Before the ceremony, Detweiler said that his advisor, Sharon Daniel, had a profound effect on his projects at UCSC because she did similar videographic work in Angentina. "Here I learned a new programming language and created custom software for the kids [in Brazil]."

Also on Friday, Boaz Vilozny, 34, received his hard-earned Ph.D in chemistry, five years and one quarter after starting the program. Now he's started a research postdoctorate in the Jack Baskin School of Engineering in a lab with sensitive electronic sensors that can detect viruses and toxins.

Vilozny, shortly before the ceremony, described the way UCSC influenced him when he was choosing a field of concentration. He studied organic chemistry, focusing on making minerals that can detect blood sugars for medical diagnostics. "I started out wanting to make molecules but I switched toward analysis and new ways to make measurements in the natural world."

The weekend was full of inspiring and much-talked-about moments, including UCSC senior lecturer emeritus Don Rothman's keynote address to the Oakes College graduates gathered on West Field on Saturday. He billed his speech as an unabashed love letter to Oakes, where he arrived in 1973 when he was 28. He used an anecdote about being a sixth-grade crossing guard "on a dead-end street" as a jumping off point to talk about the role of scholars and professors in the world.

"I took a lot of abuse from my friends for this modest assignment," he said, "but I was very serious about my responsibilities, dreaming of my corner at night, arriving early, staying late. I was struck by its potential, even though no cars came down the street. Until one day, that is, when a station wagon careened around the corner--like a comet that you just happen to notice on a clear dark summer night--just as a little boy ran into the street ahead of his mother. Instinctively, I grabbed him. His mother said I'd saved his life."

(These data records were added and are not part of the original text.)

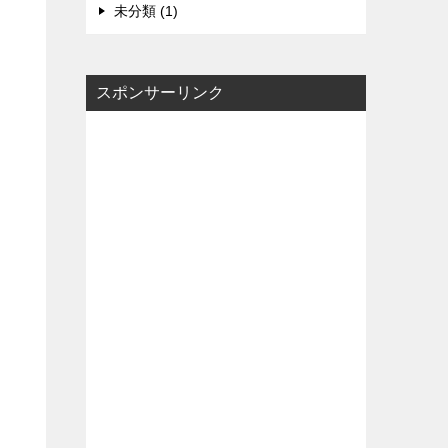
未分類 (1)
スポンサーリンク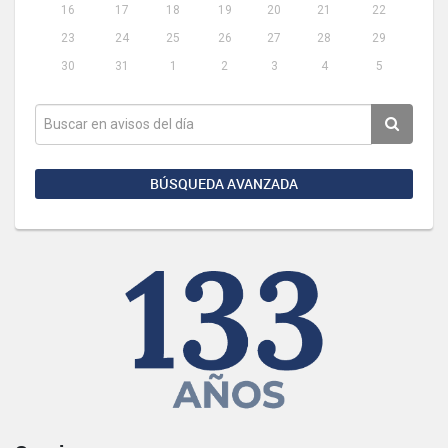
16
17
18
19
20
21
22
23
24
25
26
27
28
29
30
31
1
2
3
4
5
BÚSQUEDA AVANZADA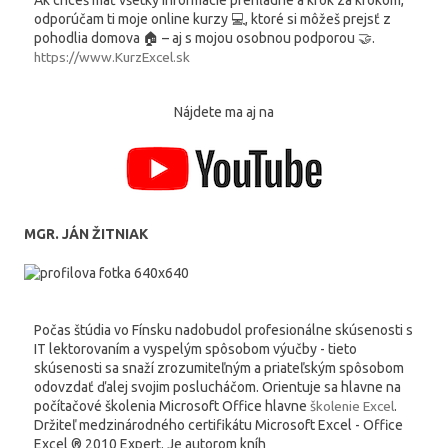
odporúčam ti moje online kurzy 💻, ktoré si môžeš prejsť z
pohodlia domova 🏠 – aj s mojou osobnou podporou 🤝.
https://www.KurzExcel.sk
Nájdete ma aj na
MGR. JÁN ŽITNIAK
Počas štúdia vo Fínsku nadobudol profesionálne skúsenosti s
IT lektorovaním a vyspelým spôsobom výučby - tieto
skúsenosti sa snaží zrozumiteľným a priateľským spôsobom
odovzdať ďalej svojim poslucháčom. Orientuje sa hlavne na
počítačové školenia Microsoft Office hlavne
školenie Excel
.
Držiteľ medzinárodného certifikátu Microsoft Excel - Office
Excel ® 2010 Expert. Je autorom kníh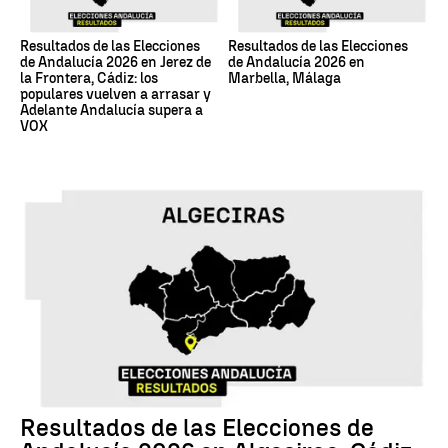
Resultados de las Elecciones
Resultados de las Elecciones
de Andalucía 2026 en Jerez de
de Andalucía 2026 en
la Frontera, Cádiz: los
Marbella, Málaga
populares vuelven a arrasar y
Adelante Andalucía supera a
VOX
17M
Resultados de las Elecciones de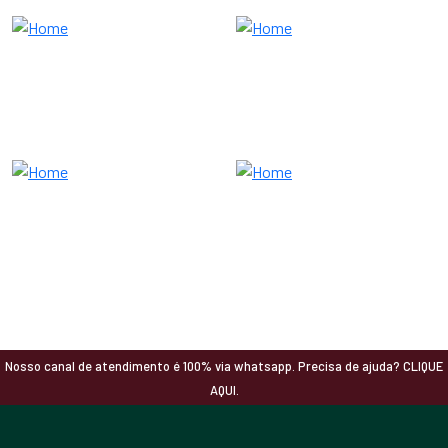
Nosso canal de atendimento é 100% via whatsapp. Precisa de ajuda? CLIQUE
AQUI.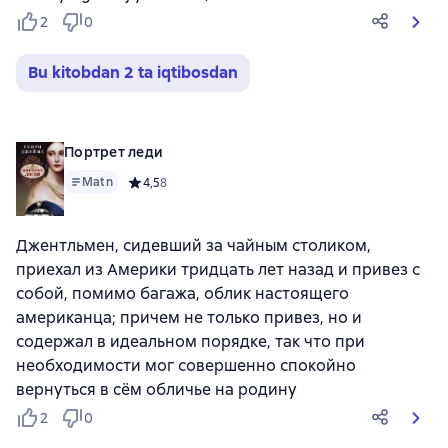
2
0
Bu kitobdan 2 ta iqtibosdan
Портрет леди
Matn
Средний рейтинг 4,5 на основе 8 оценок
4,5
8
Джентльмен, сидевший за чайным столиком,
приехал из Америки тридцать лет назад и привез с
собой, помимо багажа, облик настоящего
американца; причем не только привез, но и
содержал в идеальном порядке, так что при
необходимости мог совершенно спокойно
вернуться в сём обличье на родину
2
0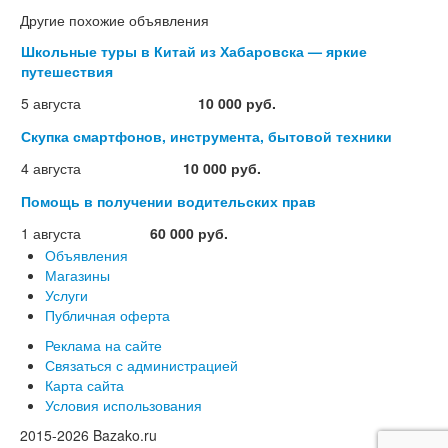
Другие похожие объявления
Школьные туры в Китай из Хабаровска — яркие
путешествия
5 августа
10 000 руб.
Скупка смартфонов, инструмента, бытовой техники
4 августа
10 000 руб.
Помощь в получении водительских прав
1 августа
60 000 руб.
Объявления
Магазины
Услуги
Публичная оферта
Реклама на сайте
Связаться с администрацией
Карта сайта
Условия использования
2015-2026 Bazako.ru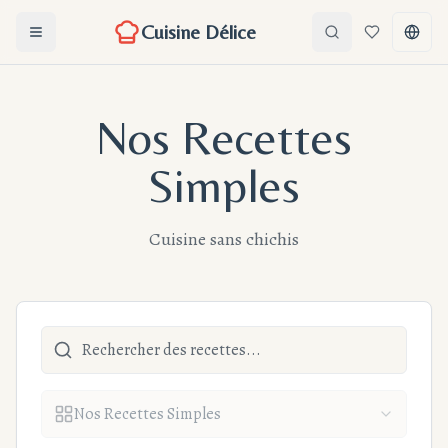
Cuisine Délice
Ouvrir le menu
Search
Favoris
Chang
Nos Recettes
Simples
Cuisine sans chichis
Nos Recettes Simples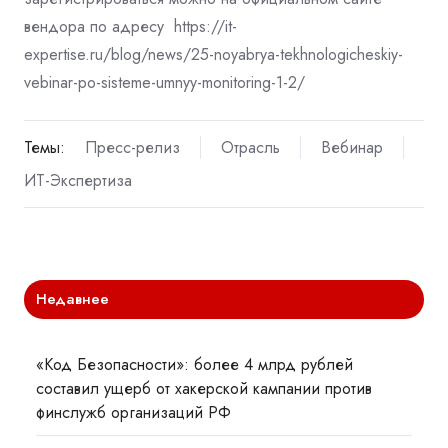
вендора по адресу https://it-
expertise.ru/blog/news/25-noyabrya-
tekhnologicheskiy-
vebinar-po-sisteme-umnyy-monitoring-1-2/
Темы:
Пресс-релиз
Отрасль
Вебинар
ИТ-Экспертиза
Недавнее
«Код Безопасности»: более 4 млрд рублей
составил ущерб от хакерской кампании против
финслужб организаций РФ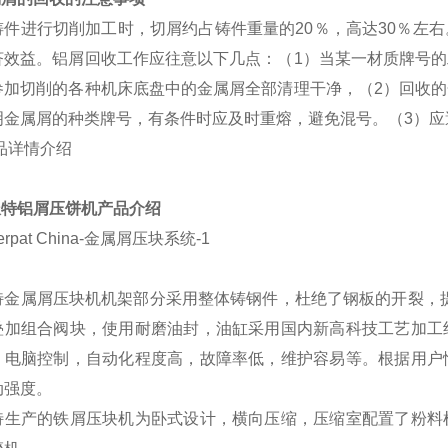
铸件进行切削加工时，切屑约占铸件重量的20％，高达30％左
济效益。铝屑回收工作应往意以下几点：（1）当某一材质牌号
参加切削的各种机床底盘中的金属屑全部清理干净，（2）回收
明金属屑的种类牌号，有条件时应及时重熔，避免混号。（3）应
派特铝
屑压饼机
产
品介绍
特金属屑压块机机架部分采用整体铸钢件，杜绝了钢板的开裂，
叠加组合阀块，使用耐磨油封，油缸采用国内新高科技工艺加工
；电脑控制，自动化程度高，故障率低，维护容易等。根据用户
动强度。
特生产的铁屑压块机为卧式设计，横向压缩，压缩室配置了粉料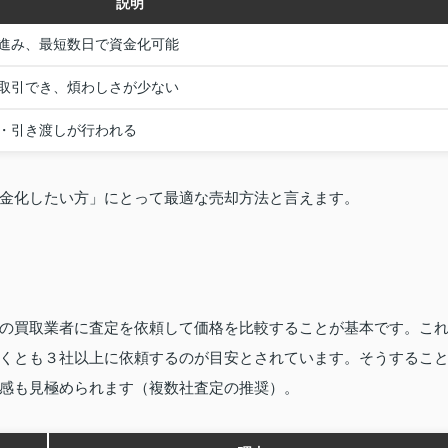
説明
進み、最短数日で資金化可能
取引でき、煩わしさが少ない
・引き渡しが行われる
金化したい方」にとって最適な売却方法と言えます。
の買取業者に査定を依頼して価格を比較することが基本です。こ
くとも３社以上に依頼するのが目安とされています。そうするこ
感も見極められます（複数社査定の推奨）。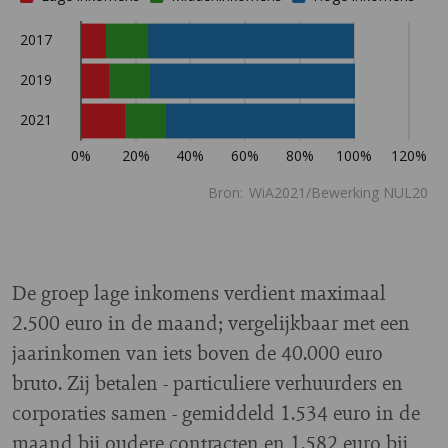
De groep lage inkomens verdient maximaal
2.500 euro in de maand; vergelijkbaar met een
jaarinkomen van iets boven de 40.000 euro
bruto. Zij betalen - particuliere verhuurders en
corporaties samen - gemiddeld 1.534 euro in de
maand bij oudere contracten en 1.582 euro bij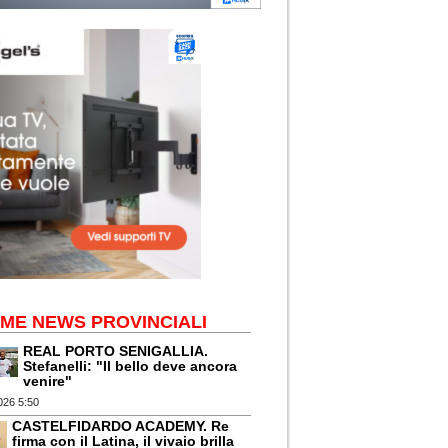
IME NEWS PROVINCIALI
REAL PORTO SENIGALLIA.
Stefanelli: "Il bello deve ancora
venire"
026 5:50
CASTELFIDARDO ACADEMY. Re
firma con il Latina, il vivaio brilla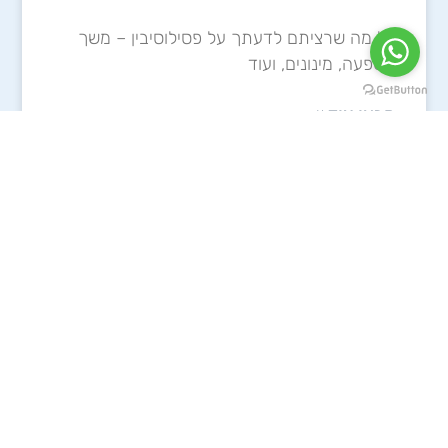
כל מה שרציתם לדעתך על פסילוסיבין – משך
השפעה, מינונים, ועוד
קראו עוד »
LSD (אסיד)
כל מה שרציתם לדעת על LSD – משך השפעה,
מינונים, ועוד
קראו עוד »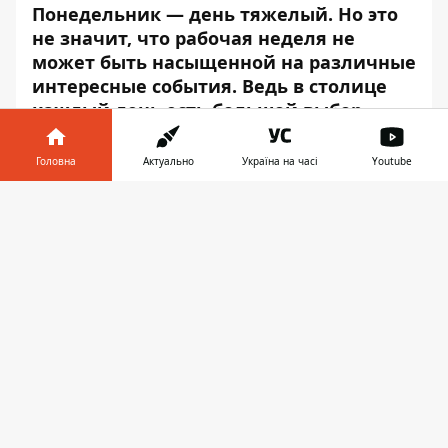
Понедельник — день тяжелый. Но это
не значит, что рабочая неделя не
может быть насыщенной на различные
интересные события. Ведь в столице
каждый день есть большой выбор
самых разнообразных мероприятий,
среди которых вы точно найдете что-то
Головна
Актуально
Україна на часі
Youtube
по душе.
Інформатор у
Завантажити
Определиться с мероприятием вам
телефоні
👉
поможет традиционная подборка
ежедневных мероприятий
от
Информатора
. Выбирайте, чем
разнообразить трудовые будни, чтобы не
погрязнуть в рутине.
ВАЛЕРИЙ ЖИДКОВ #ГУДНАЙТШОУ
“Тамбовский волк” Валерий Жидков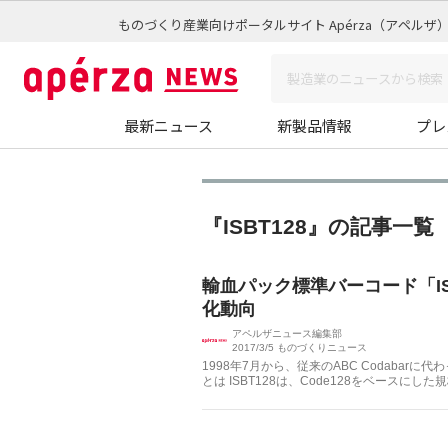
ものづくり産業向けポータルサイト Apérza（アペルザ
最新ニュース
新製品情報
プレ
『ISBT128』の記事一覧
輸血パック標準バーコード「IS
化動向
アペルザニュース編集部
2017/3/5
ものづくりニュース
1998年7月から、従来のABC Codabarに
とは ISBT128は、Code128をベースにした規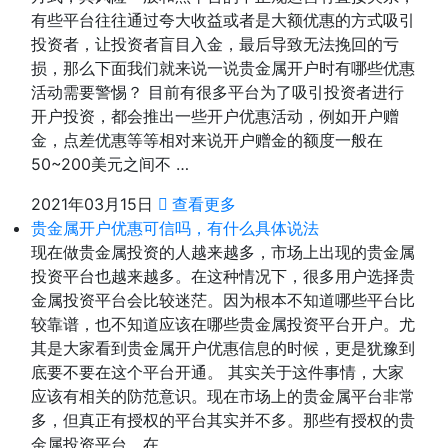
有些平台往往通过夸大收益或者是大额优惠的方式吸引
投资者，让投资者盲目入金，最后导致无法挽回的亏
损，那么下面我们就来说一说贵金属开户时有哪些优惠
活动需要警惕？ 目前有很多平台为了吸引投资者进行
开户投资，都会推出一些开户优惠活动，例如开户赠
金，点差优惠等等相对来说开户赠金的额度一般在
50~200美元之间不 …
2021年03月15日
查看更多
贵金属开户优惠可信吗，有什么具体说法
现在做贵金属投资的人越来越多，市场上出现的贵金属
投资平台也越来越多。在这种情况下，很多用户选择贵
金属投资平台会比较迷茫。因为根本不知道哪些平台比
较靠谱，也不知道应该在哪些贵金属投资平台开户。尤
其是大家看到贵金属开户优惠信息的时候，更是犹豫到
底要不要在这个平台开通。 其实关于这件事情，大家
应该有相关的防范意识。现在市场上的贵金属平台非常
多，但真正有授权的平台其实并不多。那些有授权的贵
金属投资平台，在 …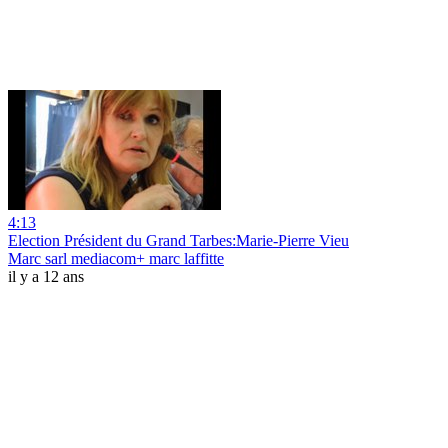
4:13
Election Président du Grand Tarbes:Marie-Pierre Vieu
Marc sarl mediacom+ marc laffitte
il y a 12 ans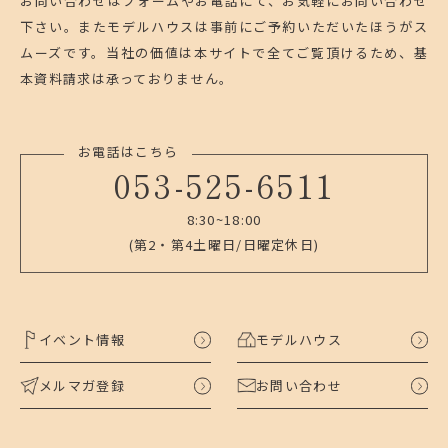
お問い合わせはフォームやお電話にて、お気軽にお問い合わせ
下さい。
またモデルハウスは事前にご予約いただいたほうがス
ムーズです。
当社の価値は本サイトで全てご覧頂けるため、基
本資料請求は承っておりません。
お電話はこちら
053-525-6511
8:30~18:00
(第2・第4土曜日/日曜定休日)
イベント情報
モデルハウス
メルマガ登録
お問い合わせ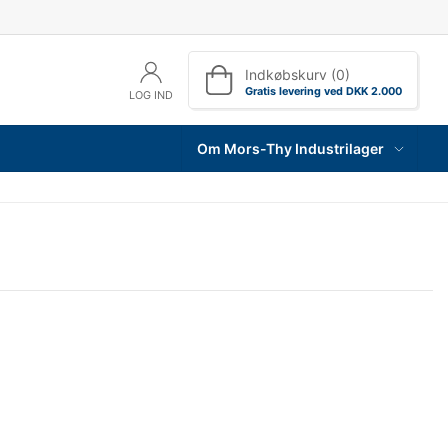
Indkøbskurv (0)
Gratis levering ved DKK 2.000
LOG IND
Om Mors-Thy Industrilager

"All the dreaming and all the thinking about the post on a dead-end street, all that imagining, was part of being in the right place at the right time," he told the crowd. "Even on a dead-end street, it turns out, you can be useful. Maybe, as professor Elaine Scarry writes, we come to college so that when that comet is streaking across the night sky in all its mysterious beauty, we're more likely to see it. Or when a child needs our intervention, whether it's a cure for cancer, instruction in the U.S. Constitution, or guidance towards leading a productive and creative life, we're paying attention."

These ceremonies were part of UCSC's Class of 2010 commencement exercises hosted by the university's 10 colleges and Graduate Division from June 11-13. The graduating class includes 2,287 UCSC students receiving bachelor of arts, music, or science degrees. An additional 198 students are receiving master of arts, fine arts, or science degrees. Of that group, 97 will complete the Department of Education master's program in late summer. An additional 166 students are candidates for doctorates.